Sundried Tomato Kimchi
Sundried Tomato Kimchi is a unique fusion dish that combines the tangy, spicy flavors of traditional Korean kimchi with the rich umami of sundried tomatoes. This low-carb dish is perfect for a light lunch, offering a delightful crunch and a burst of flavor in every bite.

30 minutes
Difficulty: Easy
Korean
120 kcal
Ingredients
- Napa cabbage - 200 grams
- Sundried tomatoes (packed in oil) - 50 grams, chopped
- Korean red pepper flakes (gochugaru) - 1 tablespoon
- Garlic - 2 cloves, minced
- Ginger - 1 teaspoon, grated
- Fish sauce - 1 tablespoon
- Sesame oil - 1 teaspoon
- Green onions - 2, chopped
- Carrot - 50 grams, julienned
- Salt - 1 teaspoon
- Water - 0.5 liters
Steps
- In a large bowl, dissolve the salt in 0.5 liters of water and soak the Napa cabbage for 15 minutes to soften.
- While the cabbage is soaking, prepare the kimchi paste by mixing the chopped sundried tomatoes, gochugaru, minced garlic, grated ginger, fish sauce, sesame oil, and chopped green onions in a separate bowl.
- After 15 minutes, drain the cabbage and rinse it under cold water to remove excess salt.
- In a large mixing bowl, combine the drained cabbage, julienned carrot, and the kimchi paste. Mix thoroughly using your hands (wearing gloves is recommended) until the vegetables are evenly coated.

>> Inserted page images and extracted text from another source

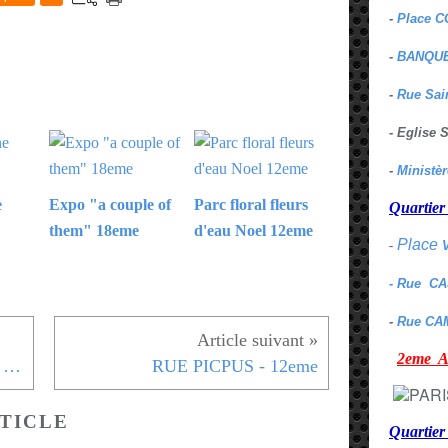
-
Place C
-
BANQUE
-
Rue Sai
- Eglise
-
Ministè
e
Expo "a couple of
Parc floral fleurs
Quarti
them" 18eme
d'eau Noel 12eme
Place
-
- Rue C
-
Rue CA
2eme
Jardin des Tuileries FIAC 2014 - 1er
RUE PICPUS - 12eme
TICLE
Quartie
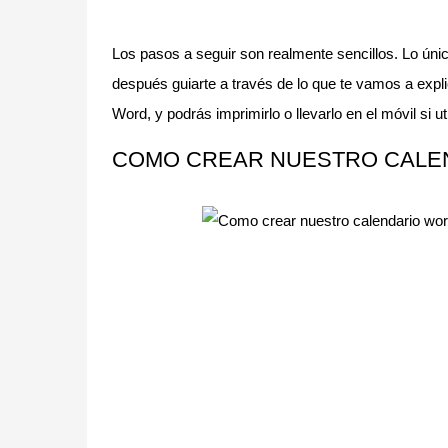
Los pasos a seguir son realmente sencillos. Lo úni
después guiarte a través de lo que te vamos a exp
Word, y podrás imprimirlo o llevarlo en el móvil si u
COMO CREAR NUESTRO CALE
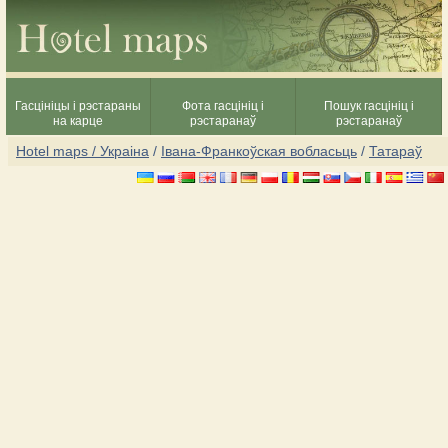
Гасцініцы і рэстараны
Фота гасцініц і
Пошук гасцініц і
на карце
рэстаранаў
рэстаранаў
Hotel maps / Украіна
/
Івана-Франкоўская вобласьць
/
Татараў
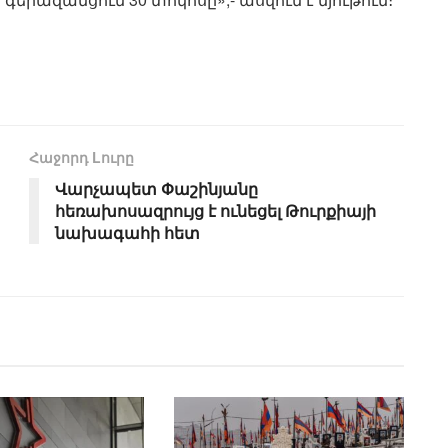
Հաջորդ Lուրը
Վարչապետ Փաշինյանը
հեռախոսազրույց է ունեցել Թուրքիայի
նախագահի հետ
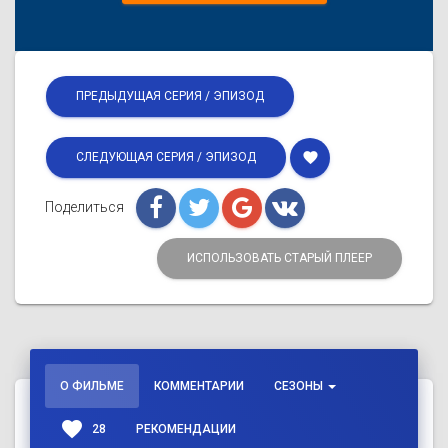
ПРЕДЫДУЩАЯ СЕРИЯ / ЭПИЗОД
favorite
СЛЕДУЮЩАЯ СЕРИЯ / ЭПИЗОД
Поделиться
ИСПОЛЬЗОВАТЬ СТАРЫЙ ПЛЕЕР
О ФИЛЬМЕ
КОММЕНТАРИИ
СЕЗОНЫ
favorite
28
РЕКОМЕНДАЦИИ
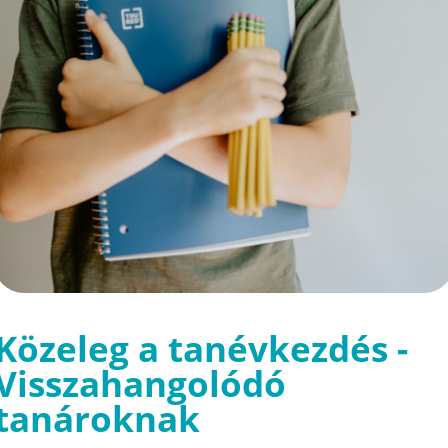
Közeleg a tanévkezdés -
Visszahangolódó
tanároknak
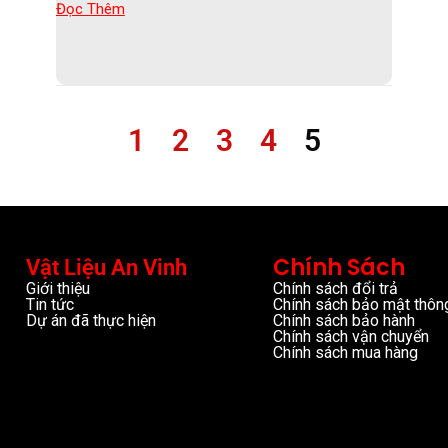
Đọc Thêm
1
2
3
4
5
Chính Sách
Vật Liệu An Vinh
Giới thiệu
Chính sách đổi trả
Tin tức
Chính sách bảo mật thông
Dự án đã thực hiện
Chính sách bảo hành
Chính sách vận chuyển
Chính sách mua hàng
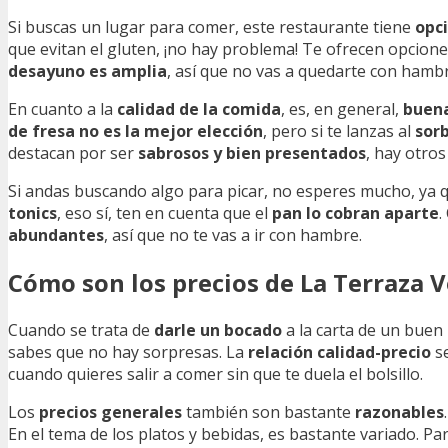
Si buscas un lugar para comer, este restaurante tiene
opc
que evitan el gluten, ¡no hay problema! Te ofrecen opcion
desayuno es amplia
, así que no vas a quedarte con hambr
En cuanto a la
calidad de la comida
, es, en general,
buen
de fresa no es la mejor elección
, pero si te lanzas al
sor
destacan por ser
sabrosos y bien presentados
, hay otro
Si andas buscando algo para picar, no esperes mucho, ya 
tonics
, eso sí, ten en cuenta que el
pan lo cobran aparte
.
abundantes
, así que no te vas a ir con hambre.
Cómo son los precios de La Terraza 
Cuando se trata de
darle un bocado
a la carta de un buen
sabes que no hay sorpresas. La
relación calidad-precio
se
cuando quieres salir a comer sin que te duela el bolsillo.
Los
precios generales
también son bastante
razonables
En el tema de los platos y bebidas, es bastante variado. 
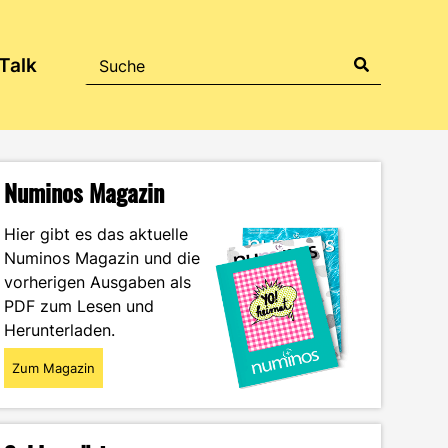
Talk
Numinos Magazin
Hier gibt es das aktuelle
Numinos Magazin und die
vorherigen Ausgaben als
PDF zum Lesen und
Herunterladen.
Zum Magazin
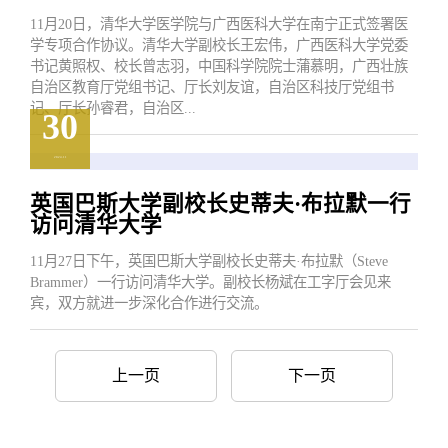
11月20日，清华大学医学院与广西医科大学在南宁正式签署医
学专项合作协议。清华大学副校长王宏伟，广西医科大学党委
书记黄照权、校长曾志羽，中国科学院院士蒲慕明，广西壮族
自治区教育厅党组书记、厅长刘友谊，自治区科技厅党组书
记、厅长孙睿君，自治区...
30
2024.11
英国巴斯大学副校长史蒂夫·布拉默一行
访问清华大学
11月27日下午，英国巴斯大学副校长史蒂夫·布拉默（Steve
Brammer）一行访问清华大学。副校长杨斌在工字厅会见来
宾，双方就进一步深化合作进行交流。
上一页
下一页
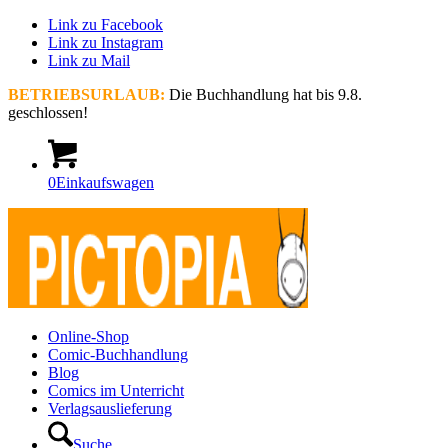
Link zu Facebook
Link zu Instagram
Link zu Mail
BETRIEBSURLAUB:
Die Buchhandlung hat bis 9.8.
geschlossen!
0
Einkaufswagen
Online-Shop
Comic-Buchhandlung
Blog
Comics im Unterricht
Verlagsauslieferung
Suche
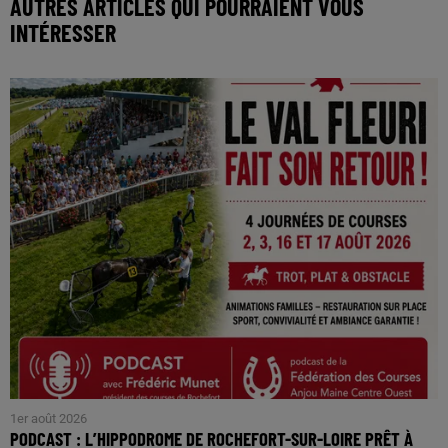
AUTRES ARTICLES QUI POURRAIENT VOUS
INTÉRESSER
1er août 2026
PODCAST : L’HIPPODROME DE ROCHEFORT-SUR-LOIRE PRÊT À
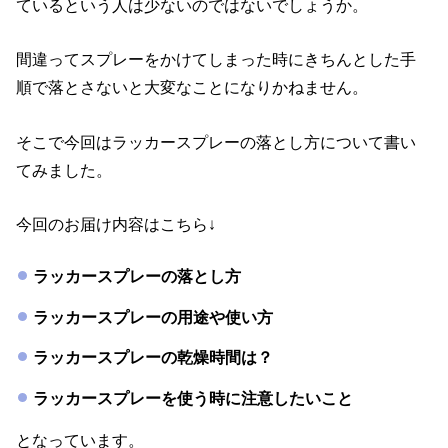
ているという人は少ないのではないでしょうか。
間違ってスプレーをかけてしまった時にきちんとした手
順で落とさないと大変なことになりかねません。
そこで今回はラッカースプレーの落とし方について書い
てみました。
今回のお届け内容はこちら↓
ラッカースプレーの落とし方
ラッカースプレーの用途や使い方
ラッカースプレーの乾燥時間は？
ラッカースプレーを使う時に注意したいこと
となっています。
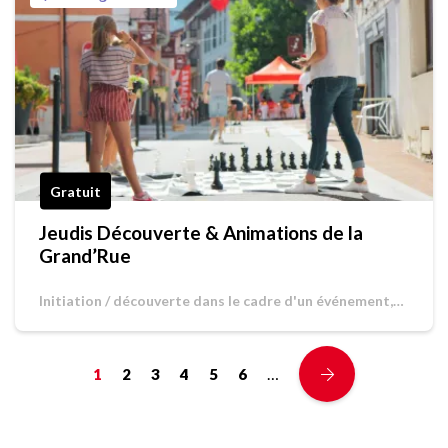
Gratuit
Jeudis Découverte & Animations de la
Grand’Rue
Initiation / découverte dans le cadre d'un événement,
Jeu de piste / Chasse au trésor
…
1
2
3
4
5
6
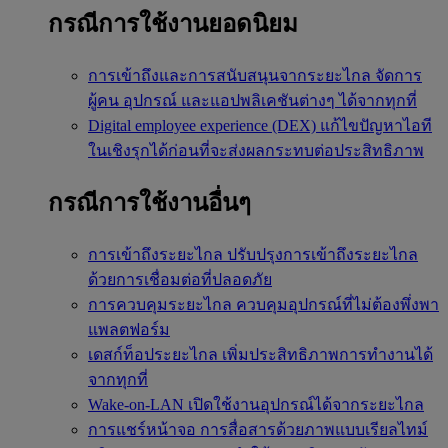
กรณีการใช้งานยอดนิยม
การเข้าถึงและการสนับสนุนจากระยะไกล
จัดการ
ผู้คน อุปกรณ์ และแอปพลิเคชันต่างๆ ได้จากทุกที่
Digital employee experience (DEX)
แก้ไขปัญหาไอที
ในเชิงรุกได้ก่อนที่จะส่งผลกระทบต่อประสิทธิภาพ
กรณีการใช้งานอื่นๆ
การเข้าถึงระยะไกล
ปรับปรุงการเข้าถึงระยะไกล
ด้วยการเชื่อมต่อที่ปลอดภัย
การควบคุมระยะไกล
ควบคุมอุปกรณ์ที่ไม่ต้องพึ่งพา
แพลตฟอร์ม
เดสก์ท็อประยะไกล
เพิ่มประสิทธิภาพการทำงานได้
จากทุกที่
Wake-on-LAN
เปิดใช้งานอุปกรณ์ได้จากระยะไกล
การแชร์หน้าจอ
การสื่อสารด้วยภาพแบบเรียลไทม์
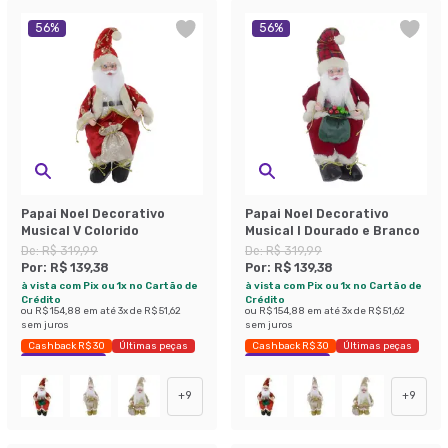
56
%
56
%
Papai Noel Decorativo
Papai Noel Decorativo
Musical V Colorido
Musical I Dourado e Branco
De:
R$ 319,99
De:
R$ 319,99
Por:
R$ 139,38
Por:
R$ 139,38
à vista com Pix ou 1x no Cartão de
à vista com Pix ou 1x no Cartão de
Crédito
Crédito
ou
R$ 154,88
em até
3
x de
R$ 51,62
ou
R$ 154,88
em até
3
x de
R$ 51,62
sem juros
sem juros
Cashback R$ 30
Últimas peças
Cashback R$ 30
Últimas peças
Economize 56%
Economize 56%
+
9
+
9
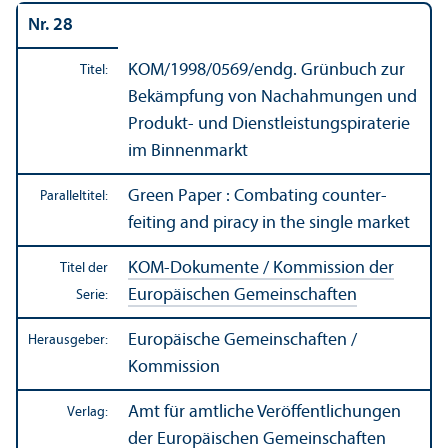
Nr. 28
KOM/
1998/0569/endg. Grünbuch zur
Titel:
Bekämpfung von Nachahmungen und
Produkt- und Dienstleistungs­piraterie
im Binnen­markt
Green Paper : Combating co­unter­
Paralleltitel:
feiting and piracy in the single market
KOM-Dokumente / Kommission der
Titel der
Europäischen Gemeinschaften
Serie:
Europäische Gemeinschaften /
Herausgeber:
Kommission
Amt für amtliche Veröffentlichungen
Verlag:
der Europäischen Gemeinschaften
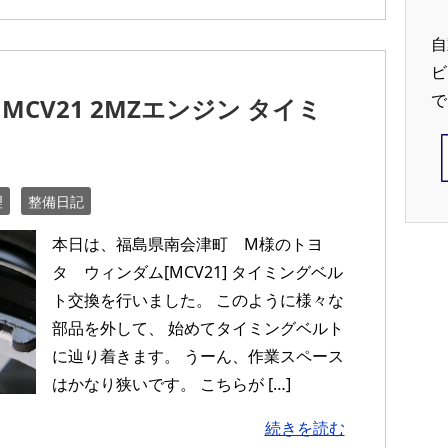
自
ビ
で
MCV21 2MZエンジン タイミ
理
整備日記
本日は、福島県南会津町 M様のトヨ
タ ウィンダム[MCV21] タイミングベル
ト交換を行いました。 このように様々な
部品を外して、 始めてタイミングベルト
に辿り着きます。 うーん、作業スペース
はかなり狭いです。 こちらが […]
続きを読む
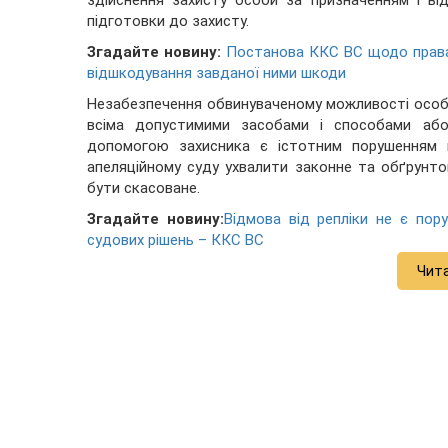
здійснення захисту особи за призначенням і ві
підготовки до захисту.
Згадайте новину:
Постанова ККС ВС щодо права 
відшкодування завданої ними шкоди
Незабезпечення обвинуваченому можливості особи
всіма допустимими засобами і способами аб
допомогою захисника є істотним порушенням к
апеляційному суду ухвалити законне та обґрунтов
бути скасоване.
Згадайте новину:
Відмова від репліки не є пор
судових рішень – ККС ВС
Чит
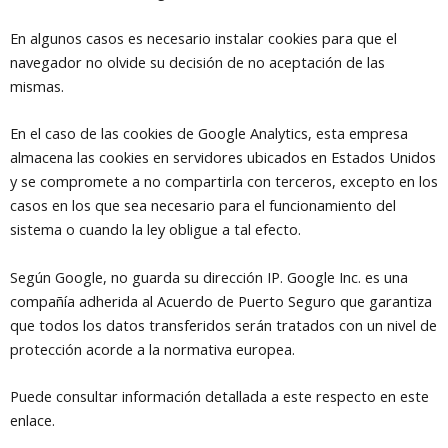
En algunos casos es necesario instalar cookies para que el
navegador no olvide su decisión de no aceptación de las
mismas.
En el caso de las cookies de Google Analytics, esta empresa
almacena las cookies en servidores ubicados en Estados Unidos
y se compromete a no compartirla con terceros, excepto en los
casos en los que sea necesario para el funcionamiento del
sistema o cuando la ley obligue a tal efecto.
Según Google, no guarda su dirección IP. Google Inc. es una
compañía adherida al Acuerdo de Puerto Seguro que garantiza
que todos los datos transferidos serán tratados con un nivel de
protección acorde a la normativa europea.
Puede consultar información detallada a este respecto en este
enlace.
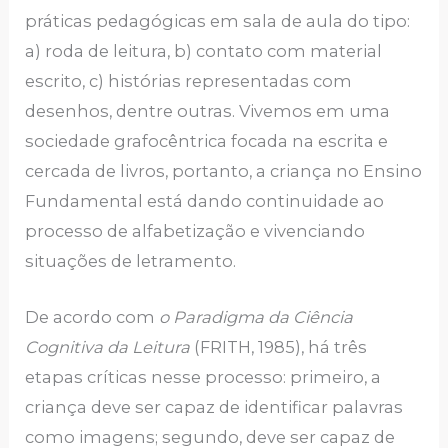
práticas pedagógicas em sala de aula do tipo:
a) roda de leitura, b) contato com material
escrito, c) histórias representadas com
desenhos, dentre outras. Vivemos em uma
sociedade grafocêntrica focada na escrita e
cercada de livros, portanto, a criança no Ensino
Fundamental está dando continuidade ao
processo de alfabetização e vivenciando
situações de letramento.
De acordo com
o Paradigma da Ciência
Cognitiva da Leitura
(FRITH, 1985), há três
etapas críticas nesse processo: primeiro, a
criança deve ser capaz de identificar palavras
como imagens; segundo, deve ser capaz de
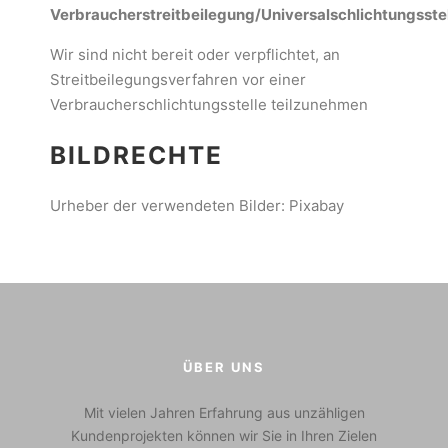
Verbraucherstreitbeilegung/Universalschlichtungsste
Wir sind nicht bereit oder verpflichtet, an
Streitbeilegungsverfahren vor einer
Verbraucherschlichtungsstelle teilzunehmen
BILDRECHTE
Urheber der verwendeten Bilder: Pixabay
ÜBER UNS
Mit vielen Jahren Erfahrung aus unzähligen
Kundenprojekten können wir Sie in Ihren Zielen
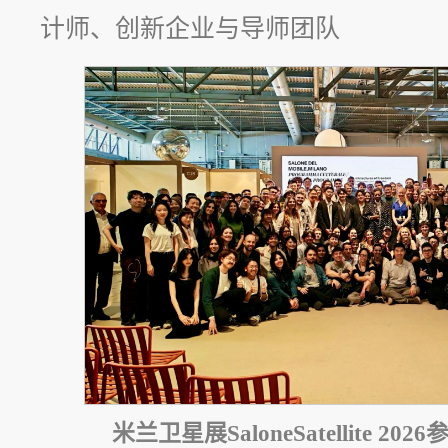
计师、创新企业与导师团队
米兰卫星展SaloneSatellite 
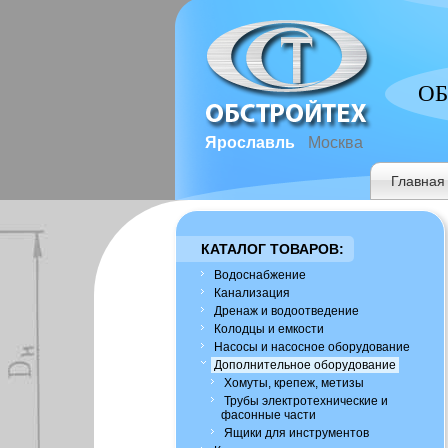
ОБ
Ярославль
Москва
Главная
КАТАЛОГ ТОВАРОВ:
Водоснабжение
Канализация
Дренаж и водоотведение
Колодцы и емкости
Насосы и насосное оборудование
Дополнительное оборудование
Хомуты, крепеж, метизы
Трубы электротехнические и
фасонные части
Ящики для инструментов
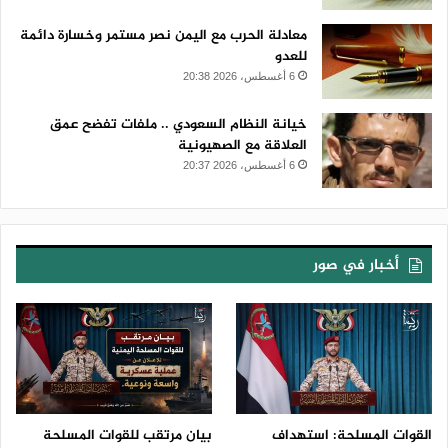
معادلة الحرب مع اليمن نصر مستمر وخسارة دائمة
للعدو
6 أغسطس، 2026 20:38
خيانة النظام السعودي .. ملفات تفضح عمق
العلاقة مع الصهيونية
6 أغسطس، 2026 20:37
أخبار في صور
القوات المسلحة: استهداف
بيان مرتقب للقوات المسلحة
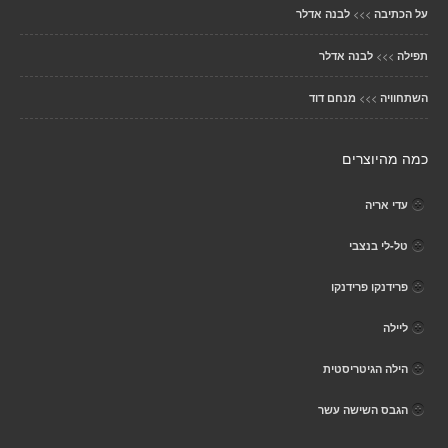
>>>
על הכתיבה
לבנה אדלר
>>>
תפילה
לבנה אדלר
>>>
השתחוויה
מנחם דוד
כמה מהיוצרים
עדי אריה
טל-לי בנצבי
פרידנקו פרידנקו
ליילה
הילה הגיטריסטית
הגבס השישה עשר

- Pack the kimchi mixture tightly into a clean glass jar, leaving some space at the top for fermentation.
- Seal the jar and let it sit at room temperature for 24 hours to ferment, then transfer it to the refrigerator to enhance the flavors.
Nutrition
- Calories: 120
- Protein: 3 g
- Carbs: 10 g
- Fiber: 4 g
- Sugar: 2 g
- Sodium: 800 mg
- Cholesterol: 0 mg
- Total Fat: 7 g
- Saturated Fat: 1 g
- Unsaturated Fat: 6 g
- Water: 0.5 L
Health Benefits
- Rich in probiotics which promote gut health.
- Low in carbohydrates, making it suitable for low-carb diets.